Note: This is the only point under the heading “governance”. Does not include any recommendations re: elimination of local control over hospitals, elimination of democratic processes, public consultation, access to information, eradication of local councils from hospital boards, etc. Lists particulars that this single point of leadership accountability should do to carry the rural remote and northern perspective through MOHLTC work, missing infrastructure planning.
Establish a process to identify strategies to improve access for aboriginal and First Nations’ access to health.
Note: Not sure how this impacts current arrangements for aboriginal and First Nations.
Innovative models for health human resource strategies.
Note: lists a few specifics, generally aligned with our recommendations. Nothing new in the specifics that would deal with the crisis levels of shortages.

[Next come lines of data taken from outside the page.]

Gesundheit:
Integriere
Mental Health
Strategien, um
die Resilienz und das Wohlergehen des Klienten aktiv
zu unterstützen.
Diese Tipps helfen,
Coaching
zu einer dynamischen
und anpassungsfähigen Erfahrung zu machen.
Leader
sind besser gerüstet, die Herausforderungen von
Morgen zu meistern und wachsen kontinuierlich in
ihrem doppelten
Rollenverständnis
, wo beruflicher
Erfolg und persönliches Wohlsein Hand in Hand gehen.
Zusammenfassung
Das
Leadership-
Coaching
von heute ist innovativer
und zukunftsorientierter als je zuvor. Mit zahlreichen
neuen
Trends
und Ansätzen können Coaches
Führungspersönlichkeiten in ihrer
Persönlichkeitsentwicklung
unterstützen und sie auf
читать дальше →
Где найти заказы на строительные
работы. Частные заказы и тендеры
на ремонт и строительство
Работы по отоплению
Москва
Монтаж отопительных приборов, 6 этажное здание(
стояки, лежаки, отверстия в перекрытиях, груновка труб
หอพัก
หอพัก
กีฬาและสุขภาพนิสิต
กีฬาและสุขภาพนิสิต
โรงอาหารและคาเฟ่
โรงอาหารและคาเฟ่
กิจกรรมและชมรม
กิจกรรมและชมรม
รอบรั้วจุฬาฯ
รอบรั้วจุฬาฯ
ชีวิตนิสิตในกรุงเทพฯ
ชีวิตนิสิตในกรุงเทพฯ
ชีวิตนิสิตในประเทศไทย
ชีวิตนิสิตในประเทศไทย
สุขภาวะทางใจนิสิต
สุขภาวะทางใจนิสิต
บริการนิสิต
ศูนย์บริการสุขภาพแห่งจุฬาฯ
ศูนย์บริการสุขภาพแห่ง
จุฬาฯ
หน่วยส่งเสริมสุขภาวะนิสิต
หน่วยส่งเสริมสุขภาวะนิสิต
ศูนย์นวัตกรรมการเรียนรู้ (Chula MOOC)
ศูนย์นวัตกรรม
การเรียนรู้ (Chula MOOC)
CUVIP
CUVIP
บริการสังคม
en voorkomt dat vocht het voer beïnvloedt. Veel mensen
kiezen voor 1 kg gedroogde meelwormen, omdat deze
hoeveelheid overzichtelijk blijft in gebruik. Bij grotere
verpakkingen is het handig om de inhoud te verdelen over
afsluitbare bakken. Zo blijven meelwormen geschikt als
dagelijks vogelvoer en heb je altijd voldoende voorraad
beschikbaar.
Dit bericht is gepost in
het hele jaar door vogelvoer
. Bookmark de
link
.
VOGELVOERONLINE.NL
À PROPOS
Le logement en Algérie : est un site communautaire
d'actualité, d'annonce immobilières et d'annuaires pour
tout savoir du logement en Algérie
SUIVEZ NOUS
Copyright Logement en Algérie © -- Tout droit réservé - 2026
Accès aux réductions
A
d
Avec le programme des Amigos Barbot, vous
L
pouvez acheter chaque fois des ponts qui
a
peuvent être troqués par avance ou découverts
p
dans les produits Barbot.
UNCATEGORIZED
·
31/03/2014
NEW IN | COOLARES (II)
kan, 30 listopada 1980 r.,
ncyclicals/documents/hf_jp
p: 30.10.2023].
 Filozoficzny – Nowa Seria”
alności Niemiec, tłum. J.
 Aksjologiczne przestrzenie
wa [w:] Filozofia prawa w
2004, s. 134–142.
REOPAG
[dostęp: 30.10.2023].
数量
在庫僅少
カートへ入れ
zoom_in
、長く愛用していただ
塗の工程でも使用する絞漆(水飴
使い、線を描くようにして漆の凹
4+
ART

Their recommendations are less than ours on this issue.
Increase integration of EMS with health planning and delivery at the LHIN and provincial levels.
Ditto public health.
Support a “local hub” model of planning and delivery that integrates services across health sectors at the local or multi-community level and includes broader social services where feasible.
Sub-recommendations include community “engagement” and leveraging small facilities and their catchment areas as local hubs and determine the appropriate balance of services close to home versus in local/community hubs or provincial/LHIN-level resources.

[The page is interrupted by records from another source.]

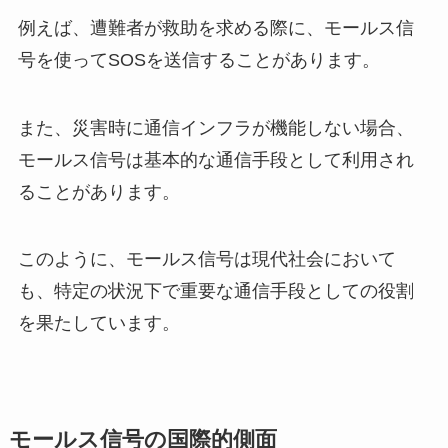
例えば、遭難者が救助を求める際に、モールス信
号を使ってSOSを送信することがあります。
また、災害時に通信インフラが機能しない場合、
モールス信号は基本的な通信手段として利用され
ることがあります。
このように、モールス信号は現代社会において
も、特定の状況下で重要な通信手段としての役割
を果たしています。
モールス信号の国際的側面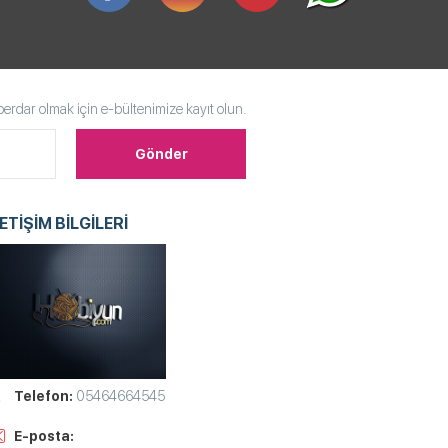
rdar olmak için e-bültenimize kayıt olun.
LETİŞİM BİLGİLERİ
Telefon:
05464664545
E-posta: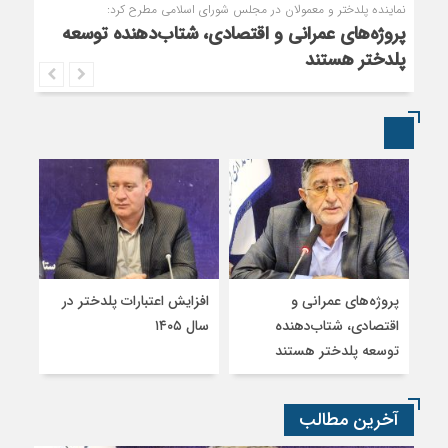
نماینده پلدختر و معمولان در مجلس شورای اسلامی مطرح کرد:
پروژه‌های عمرانی و اقتصادی، شتاب‌دهنده توسعه
پلدختر هستند
پروژه‌های عمرانی و
افزایش اعتبارات پلدختر در
موک
اقتصادی، شتاب‌دهنده
سال ۱۴۰۵
حمام
توسعه پلدختر هستند
میزب
آخرین مطالب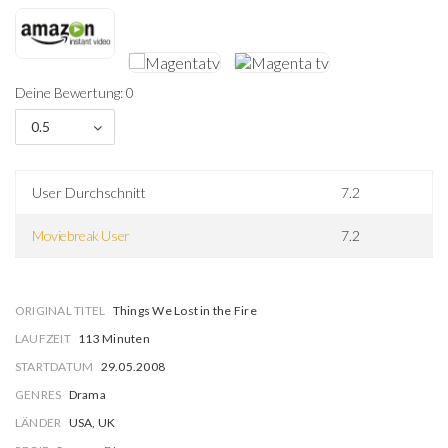
Deine Bewertung: 0
0.5
User Durchschnitt
7.2
Moviebreak User
7.2
ORIGINAL TITEL
Things We Lost in the Fire
LAUFZEIT
113 Minuten
STARTDATUM
29.05.2008
GENRES
Drama
LÄNDER
USA, UK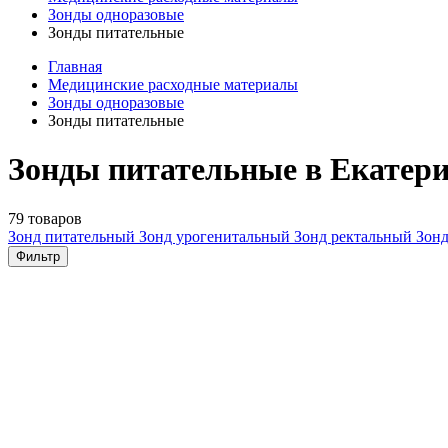
Зонды одноразовые
Зонды питательные
Главная
Медицинские расходные материалы
Зонды одноразовые
Зонды питательные
Зонды питательные в Екатер
79 товаров
Зонд питательный
Зонд урогенитальный
Зонд ректальный
Зон
Фильтр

Establish clear roles and responsibilities and supporting infrastructure for health providers that fosters collaboration, defines rural networks and pathways, and coordinates access to services.
Sub-recommendations include LHIN-based and cross-LHIN referral pathways and networks and telemedicine hubs.
Establish formal provincially-coordinated networks for referral and outreach between academic health care centres and local providers in rural, remote and northern communities.
Improve community engagement and participation in decision-making process for planning, funding and delivery to improve dialogue between the LHIN, community and providers.
Sub-recommendations include improve assessment of community health access needs ( Note: no specifics on how to do this)
Conduct a review of inter-facility transfers and transportation to improve planning, coordination and funding.
Conduct a review with the goal of enhancing community-based non-urgent transportation solutions as part of access initiatives.
Sub-recommendations include better alignment of EMS with service planning (Note: no specifics on how to do this), review of travel grants programs, review of funding and use of human resources in inter-facility transfers.
Improve provincial information management and technology availability (eg. eHealth, telemedicine, simulation learning) and provide incentives to encourage use.

[1] There are two notable caveats in this report in which the caveat partially or wholly negates the panel’s recommendation. This is one of them. The other is in the preamble to recommendation #9 which calls for improved community consultation and ownership.